◆ ACTIVITY ◆
Everything in the entries except the pictures should be copied exactly.

◆ ENTRIES PROVIDED ◆
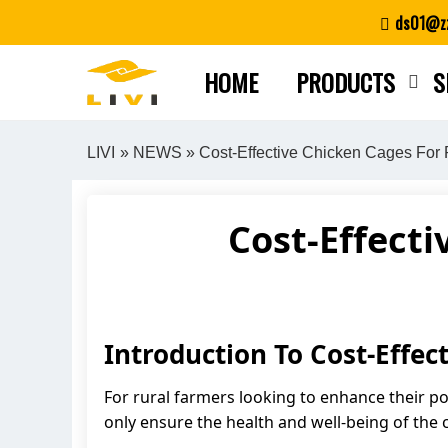
Skip
ds01@zz
to
content
HOME
PRODUCTS
S
LIVI
»
NEWS
» Cost-Effective Chicken Cages For
Cost-Effecti
Introduction To Cost-Effec
For rural farmers looking to enhance their pou
only ensure the health and well-being of the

◆ RESULT OF THE TASK ◆
Skip
ds01@zz
to
content
HOME
PRODUCTS
S
LIVI
»
NEWS
» Cost-Effective Chicken Cages For
Cost-Effecti
Introduction To Cost-Effec
For rural farmers looking to enhance their pou
only ensure the health and well-being of the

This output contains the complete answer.